= Beginning of Section =

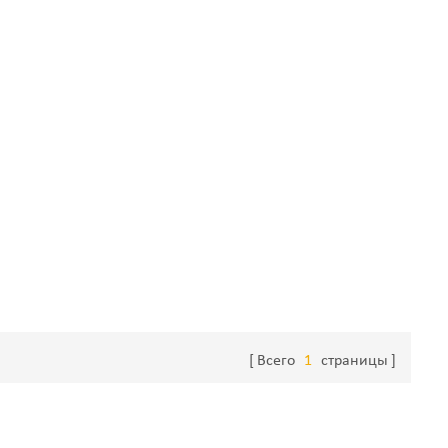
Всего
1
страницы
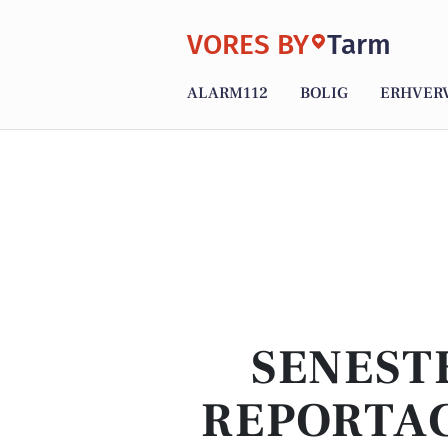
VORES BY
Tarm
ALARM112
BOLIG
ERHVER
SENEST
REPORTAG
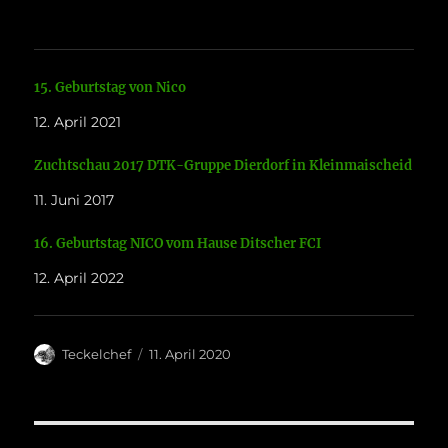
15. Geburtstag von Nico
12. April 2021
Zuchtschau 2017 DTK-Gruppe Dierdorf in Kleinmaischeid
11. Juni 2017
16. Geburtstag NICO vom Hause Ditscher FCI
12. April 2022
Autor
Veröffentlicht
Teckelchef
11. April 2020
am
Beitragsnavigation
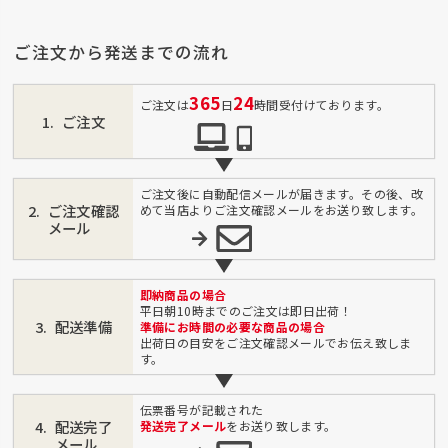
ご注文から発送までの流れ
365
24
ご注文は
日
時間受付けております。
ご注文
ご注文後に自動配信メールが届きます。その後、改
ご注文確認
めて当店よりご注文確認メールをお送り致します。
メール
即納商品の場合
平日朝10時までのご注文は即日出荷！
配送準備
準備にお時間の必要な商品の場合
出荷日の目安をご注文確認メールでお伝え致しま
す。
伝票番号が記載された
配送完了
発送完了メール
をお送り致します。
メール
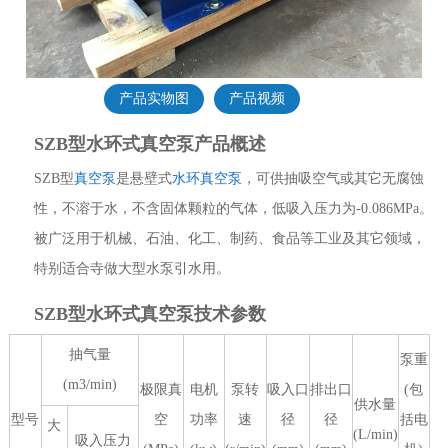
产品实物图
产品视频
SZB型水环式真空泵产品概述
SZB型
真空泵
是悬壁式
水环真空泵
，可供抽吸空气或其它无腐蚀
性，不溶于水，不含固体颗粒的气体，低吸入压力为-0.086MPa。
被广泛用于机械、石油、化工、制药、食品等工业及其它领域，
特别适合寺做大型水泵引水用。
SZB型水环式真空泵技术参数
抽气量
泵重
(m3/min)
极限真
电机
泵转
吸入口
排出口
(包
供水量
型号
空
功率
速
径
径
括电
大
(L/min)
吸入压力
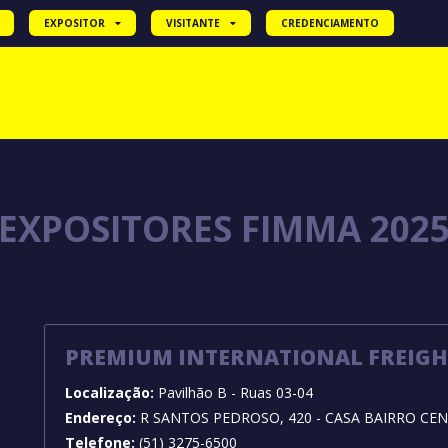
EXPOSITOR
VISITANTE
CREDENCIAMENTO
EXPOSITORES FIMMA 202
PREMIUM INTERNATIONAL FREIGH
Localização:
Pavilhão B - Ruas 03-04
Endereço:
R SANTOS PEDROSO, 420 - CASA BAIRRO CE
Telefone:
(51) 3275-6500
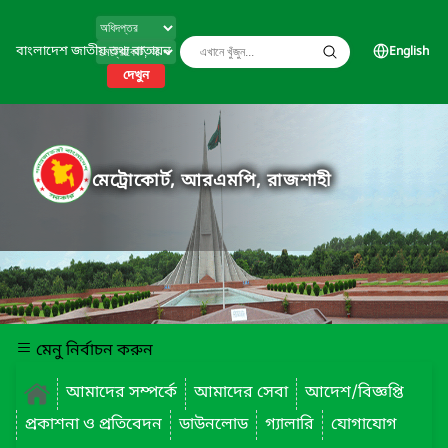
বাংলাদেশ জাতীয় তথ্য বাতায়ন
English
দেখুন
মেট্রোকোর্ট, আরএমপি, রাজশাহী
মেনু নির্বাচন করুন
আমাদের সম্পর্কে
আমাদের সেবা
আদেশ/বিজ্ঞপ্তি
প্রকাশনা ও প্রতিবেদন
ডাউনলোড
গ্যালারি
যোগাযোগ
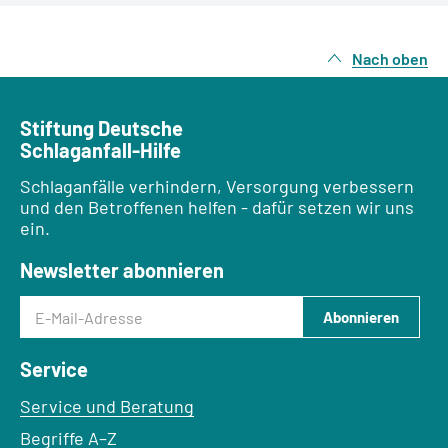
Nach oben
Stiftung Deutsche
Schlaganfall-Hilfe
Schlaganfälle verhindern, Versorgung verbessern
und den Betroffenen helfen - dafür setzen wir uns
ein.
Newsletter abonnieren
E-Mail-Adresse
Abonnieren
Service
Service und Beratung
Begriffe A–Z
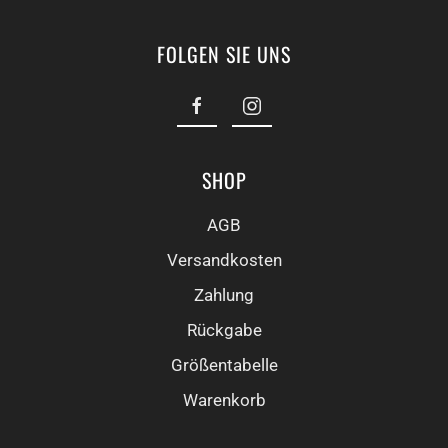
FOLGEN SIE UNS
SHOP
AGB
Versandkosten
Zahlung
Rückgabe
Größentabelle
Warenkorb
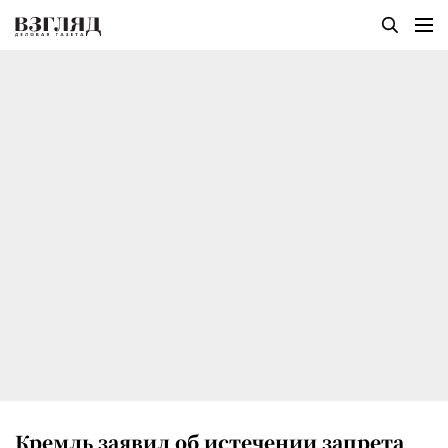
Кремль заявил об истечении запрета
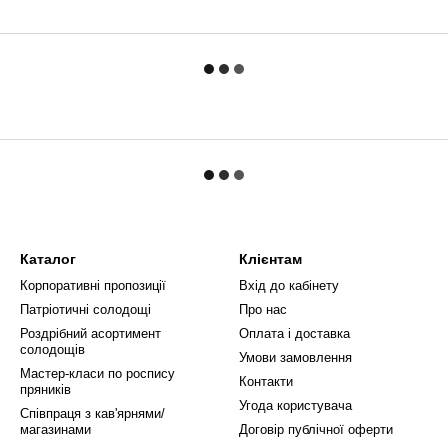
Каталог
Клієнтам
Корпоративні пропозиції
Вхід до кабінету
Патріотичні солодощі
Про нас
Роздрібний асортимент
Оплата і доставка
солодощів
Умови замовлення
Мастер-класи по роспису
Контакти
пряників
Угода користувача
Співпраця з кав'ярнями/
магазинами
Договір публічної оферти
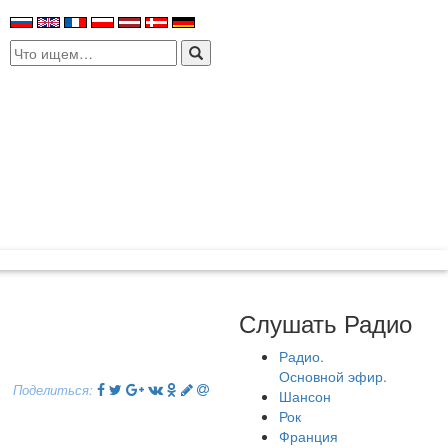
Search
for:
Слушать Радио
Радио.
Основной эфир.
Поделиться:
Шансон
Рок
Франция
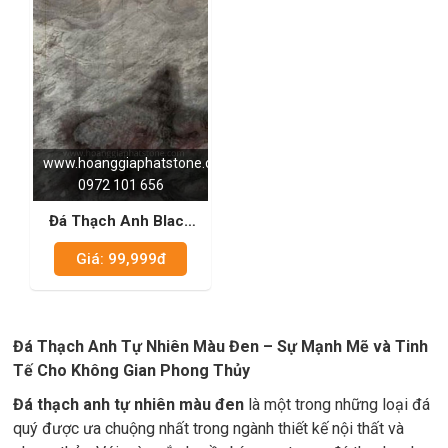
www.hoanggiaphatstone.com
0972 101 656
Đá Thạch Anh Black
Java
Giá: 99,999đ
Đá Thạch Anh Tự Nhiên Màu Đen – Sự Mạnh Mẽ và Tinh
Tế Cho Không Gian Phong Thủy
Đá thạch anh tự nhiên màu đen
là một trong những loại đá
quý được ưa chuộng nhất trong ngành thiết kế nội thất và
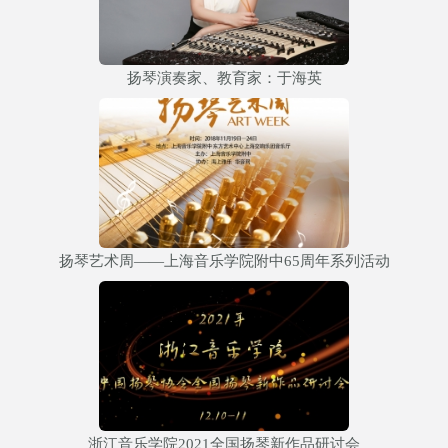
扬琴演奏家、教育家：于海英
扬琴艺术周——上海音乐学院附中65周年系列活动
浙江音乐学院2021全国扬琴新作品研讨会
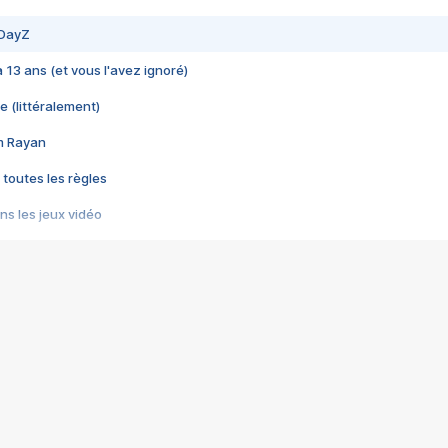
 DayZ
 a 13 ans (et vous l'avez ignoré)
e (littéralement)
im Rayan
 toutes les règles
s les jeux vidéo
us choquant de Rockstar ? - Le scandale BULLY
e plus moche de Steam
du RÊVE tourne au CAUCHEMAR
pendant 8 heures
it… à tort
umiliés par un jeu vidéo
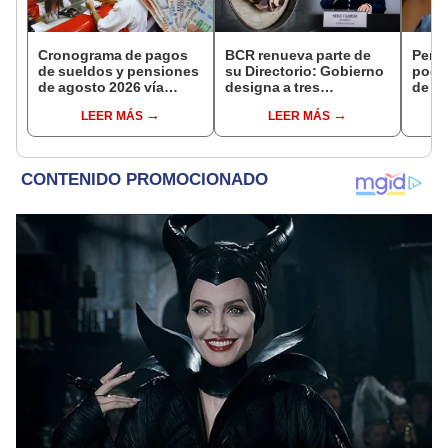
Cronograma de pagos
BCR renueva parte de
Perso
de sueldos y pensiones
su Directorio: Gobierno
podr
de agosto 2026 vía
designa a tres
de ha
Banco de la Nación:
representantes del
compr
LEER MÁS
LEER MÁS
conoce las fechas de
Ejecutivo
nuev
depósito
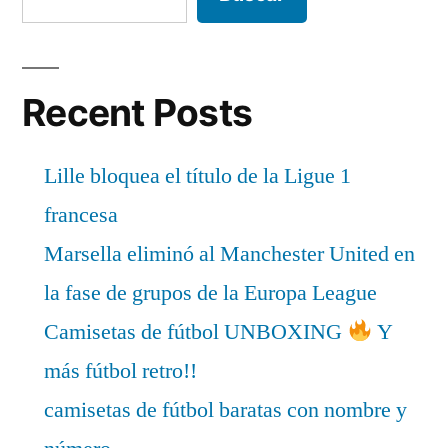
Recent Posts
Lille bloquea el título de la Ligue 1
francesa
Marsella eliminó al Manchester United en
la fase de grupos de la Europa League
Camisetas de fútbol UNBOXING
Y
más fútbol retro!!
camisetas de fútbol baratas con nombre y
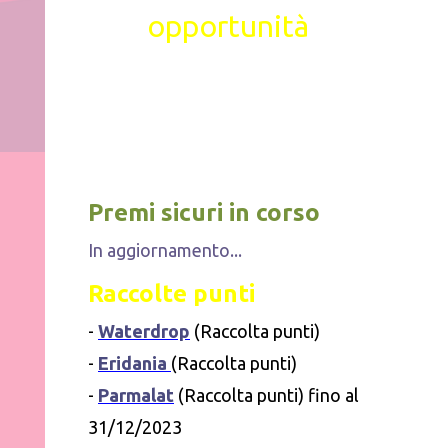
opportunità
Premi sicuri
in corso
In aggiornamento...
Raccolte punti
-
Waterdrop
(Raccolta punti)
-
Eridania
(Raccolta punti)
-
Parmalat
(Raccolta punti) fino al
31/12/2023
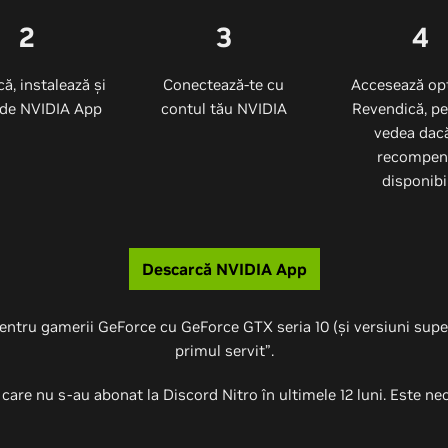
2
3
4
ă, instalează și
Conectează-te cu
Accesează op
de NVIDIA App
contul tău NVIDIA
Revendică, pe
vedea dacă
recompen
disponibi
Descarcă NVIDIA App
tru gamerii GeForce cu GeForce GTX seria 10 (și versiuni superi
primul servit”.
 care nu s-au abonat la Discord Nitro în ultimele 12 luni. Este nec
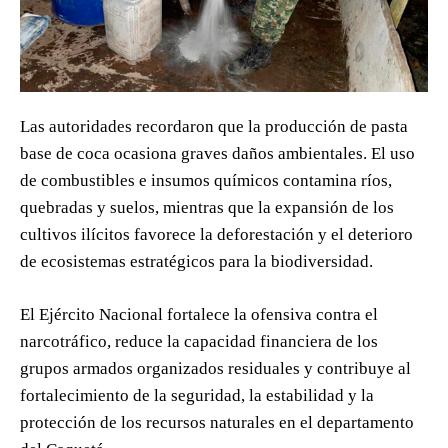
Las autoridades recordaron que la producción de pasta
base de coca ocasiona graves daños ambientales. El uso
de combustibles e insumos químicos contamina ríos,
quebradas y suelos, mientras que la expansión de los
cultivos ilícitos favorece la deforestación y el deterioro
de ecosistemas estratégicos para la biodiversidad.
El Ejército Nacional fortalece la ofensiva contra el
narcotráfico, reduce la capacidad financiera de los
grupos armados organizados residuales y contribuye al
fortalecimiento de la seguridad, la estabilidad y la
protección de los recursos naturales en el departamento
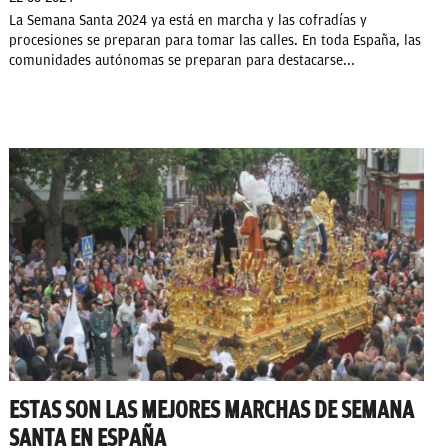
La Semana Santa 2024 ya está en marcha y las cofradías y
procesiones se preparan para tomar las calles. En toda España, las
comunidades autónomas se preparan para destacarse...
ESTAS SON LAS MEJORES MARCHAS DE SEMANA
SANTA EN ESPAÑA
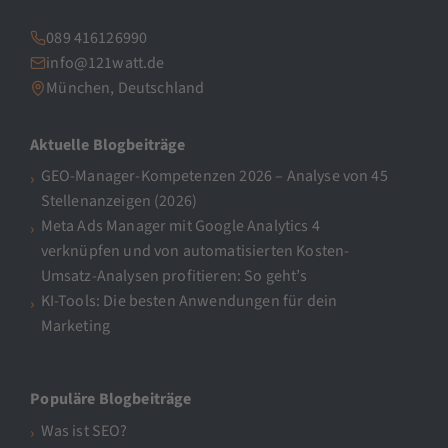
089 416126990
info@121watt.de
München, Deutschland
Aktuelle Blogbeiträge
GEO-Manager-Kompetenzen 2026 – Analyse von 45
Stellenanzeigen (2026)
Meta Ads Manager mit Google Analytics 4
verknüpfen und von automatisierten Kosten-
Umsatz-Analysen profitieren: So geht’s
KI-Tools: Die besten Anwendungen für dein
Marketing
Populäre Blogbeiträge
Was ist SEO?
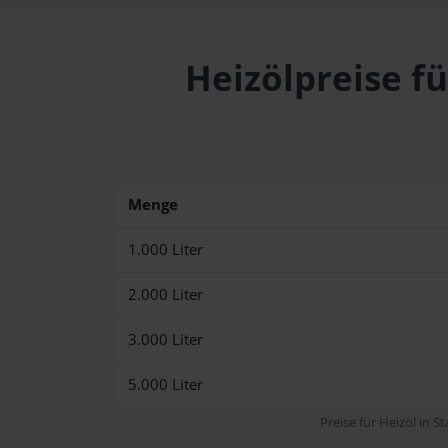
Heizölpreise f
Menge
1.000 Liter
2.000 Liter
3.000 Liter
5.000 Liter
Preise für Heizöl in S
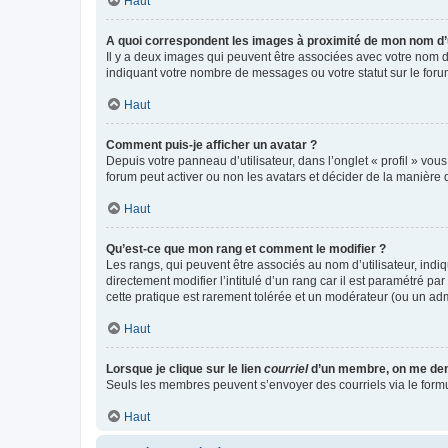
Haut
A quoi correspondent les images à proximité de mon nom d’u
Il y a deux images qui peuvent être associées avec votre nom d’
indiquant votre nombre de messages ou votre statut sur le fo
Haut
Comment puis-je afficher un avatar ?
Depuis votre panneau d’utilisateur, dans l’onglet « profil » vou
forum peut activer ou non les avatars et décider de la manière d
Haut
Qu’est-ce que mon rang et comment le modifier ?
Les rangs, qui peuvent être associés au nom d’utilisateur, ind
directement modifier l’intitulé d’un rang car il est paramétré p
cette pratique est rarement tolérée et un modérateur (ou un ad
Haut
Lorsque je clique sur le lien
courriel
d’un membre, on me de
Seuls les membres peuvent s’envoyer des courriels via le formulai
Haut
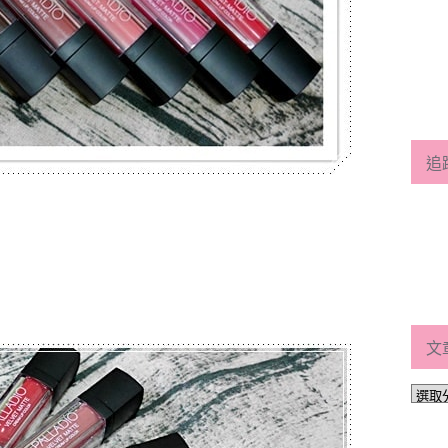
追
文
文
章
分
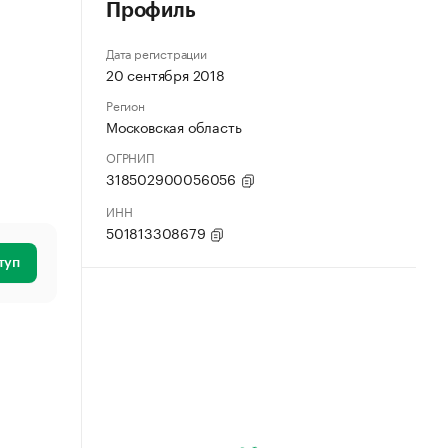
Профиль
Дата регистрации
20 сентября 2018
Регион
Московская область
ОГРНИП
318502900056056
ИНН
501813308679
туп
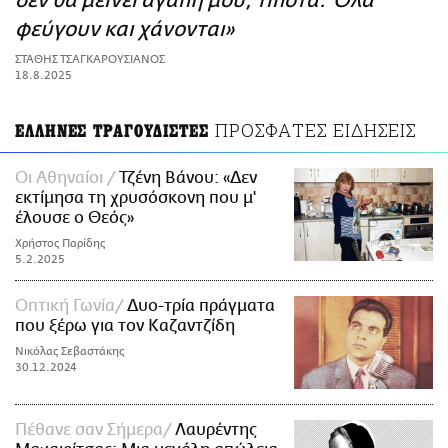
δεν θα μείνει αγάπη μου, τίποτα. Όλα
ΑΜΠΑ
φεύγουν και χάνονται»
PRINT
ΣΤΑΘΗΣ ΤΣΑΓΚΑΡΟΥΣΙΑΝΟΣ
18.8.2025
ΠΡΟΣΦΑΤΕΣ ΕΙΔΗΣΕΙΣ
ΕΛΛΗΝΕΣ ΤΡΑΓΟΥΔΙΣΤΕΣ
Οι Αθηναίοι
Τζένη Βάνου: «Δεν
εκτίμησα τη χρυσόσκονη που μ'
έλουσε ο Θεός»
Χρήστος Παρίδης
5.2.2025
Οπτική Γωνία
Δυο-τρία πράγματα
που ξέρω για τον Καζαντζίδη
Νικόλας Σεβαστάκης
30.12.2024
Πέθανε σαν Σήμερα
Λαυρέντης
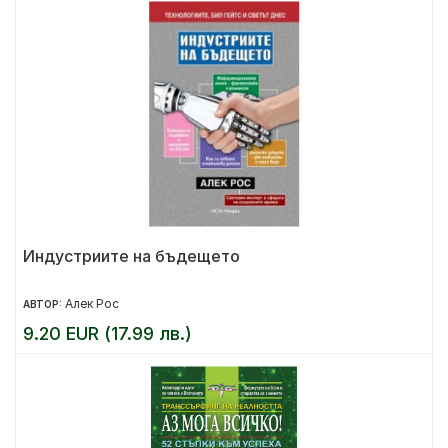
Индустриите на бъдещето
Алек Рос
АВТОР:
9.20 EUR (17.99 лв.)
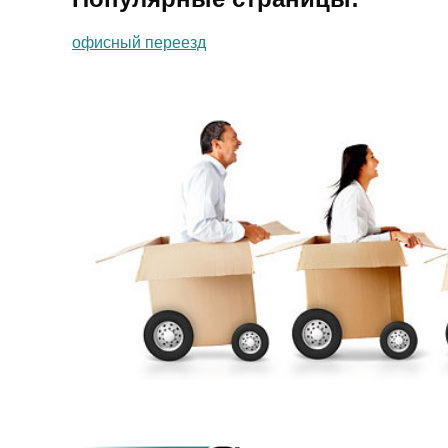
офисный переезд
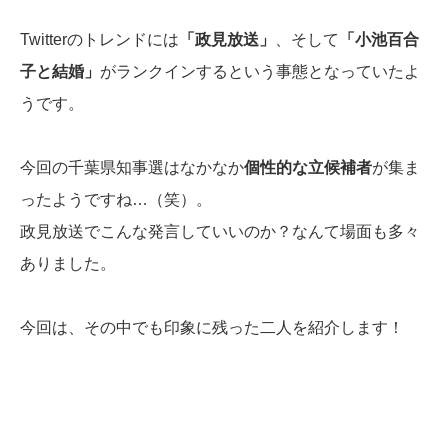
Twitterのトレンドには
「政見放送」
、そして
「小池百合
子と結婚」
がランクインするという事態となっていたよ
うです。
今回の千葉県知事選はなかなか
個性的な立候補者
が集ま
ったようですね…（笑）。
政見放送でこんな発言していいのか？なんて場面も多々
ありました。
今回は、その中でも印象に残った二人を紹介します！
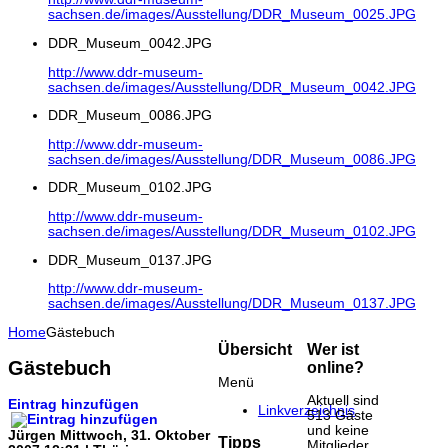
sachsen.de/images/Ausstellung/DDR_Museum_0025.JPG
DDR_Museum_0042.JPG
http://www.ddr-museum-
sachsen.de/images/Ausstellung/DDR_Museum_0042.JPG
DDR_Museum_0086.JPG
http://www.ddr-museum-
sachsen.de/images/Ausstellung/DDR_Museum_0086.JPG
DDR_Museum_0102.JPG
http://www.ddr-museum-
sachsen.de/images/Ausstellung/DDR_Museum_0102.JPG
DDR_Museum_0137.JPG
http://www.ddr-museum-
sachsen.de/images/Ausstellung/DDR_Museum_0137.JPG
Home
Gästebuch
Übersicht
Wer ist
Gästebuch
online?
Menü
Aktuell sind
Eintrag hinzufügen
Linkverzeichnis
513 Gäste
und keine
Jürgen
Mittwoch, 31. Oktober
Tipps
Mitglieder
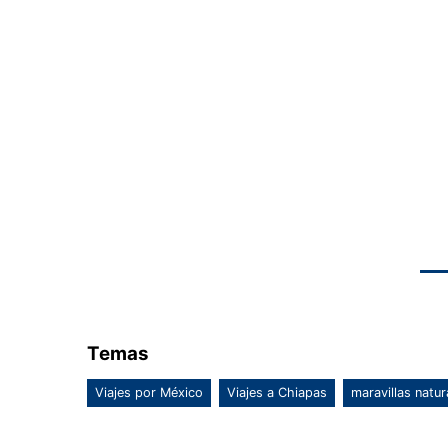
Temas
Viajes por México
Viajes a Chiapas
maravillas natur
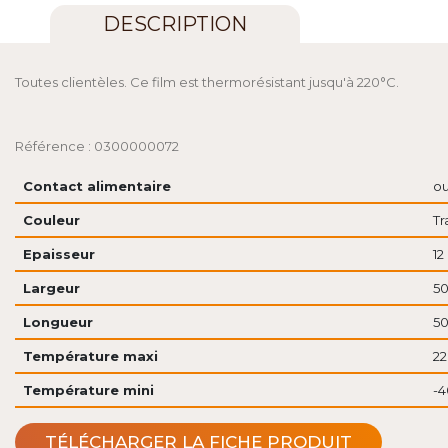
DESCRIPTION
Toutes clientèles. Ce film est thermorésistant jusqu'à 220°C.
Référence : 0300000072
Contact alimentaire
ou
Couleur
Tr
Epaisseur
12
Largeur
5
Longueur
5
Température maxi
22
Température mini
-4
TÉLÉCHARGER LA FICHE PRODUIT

= End of Section =

Return exactly what appears from the opening line of the material through the line with "Вхід до кабінету", apart from the pictures.

» **Finished task**:
Всего
1
страницы
VORES BY
Tarm
ALARM112
BOLIG
ERHVER
SENEST
REPORTAG
15. Geburtstag von Nico
12. April 2021
Zuchtschau 2017 DTK-Gruppe Dierdorf in Kleinmaischeid
11. Juni 2017
16. Geburtstag NICO vom Hause Ditscher FCI
12. April 2022
Autor
Veröffentlicht
Teckelchef
11. April 2020
am
Beitragsnavigation
ご注文から発送までの流れ
365
24
ご注文は
日
時間受付けております。
ご注文
ご注文後に自動配信メールが届きます。その後、改
ご注文確認
めて当店よりご注文確認メールをお送り致します。
メール
即納商品の場合
平日朝10時までのご注文は即日出荷！
配送準備
準備にお時間の必要な商品の場合
出荷日の目安をご注文確認メールでお伝え致しま
す。
伝票番号が記載された
配送完了
発送完了メール
をお送り致します。
メール
产品实物图
产品视频
SZB型水环式真空泵产品概述
SZB型
真空泵
是悬壁式
水环真空泵
，可供抽吸空气或其它无腐蚀
性，不溶于水，不含固体颗粒的气体，低吸入压力为-0.086MPa。
被广泛用于机械、石油、化工、制药、食品等工业及其它领域，
特别适合寺做大型水泵引水用。
SZB型水环式真空泵技术参数
抽气量
泵重
(m3/min)
极限真
电机
泵转
吸入口
排出口
(包
供水量
型号
空
功率
速
径
径
括电
大
(L/min)
吸入压力
EXPOSITOR
VISITANTE
CREDENCIAMENTO
EXPOSITORES FIMMA 202
PREMIUM INTERNATIONAL FREIGH
Localização:
Pavilhão B - Ruas 03-04
Endereço:
R SANTOS PEDROSO, 420 - CASA BAIRRO CE
Telefone:
(51) 3275-6500
বাংলাদেশ জাতীয় তথ্য বাতায়ন
English
দেখুন
মেট্রোকোর্ট, আরএমপি, রাজশাহী
মেনু নির্বাচন করুন
আমাদের সম্পর্কে
আমাদের সেবা
আদেশ/বিজ্ঞপ্তি
প্রকাশনা ও প্রতিবেদন
ডাউনলোড
গ্যালারি
যোগাযোগ
Nach oben
Stiftung Deutsche
Schlaganfall-Hilfe
Schlaganfälle verhindern, Versorgung verbessern
und den Betroffenen helfen - dafür setzen wir uns
ein.
Newsletter abonnieren
E-Mail-Adresse
Abonnieren
Service
Service und Beratung
Begriffe A–Z
FOLGEN SIE UNS
SHOP
AGB
Versandkosten
Zahlung
Rückgabe
Größentabelle
Warenkorb
Кремль заявил об истечении запрета
Каталог
Клієнтам
Корпоративні пропозиції
Вхід до кабінету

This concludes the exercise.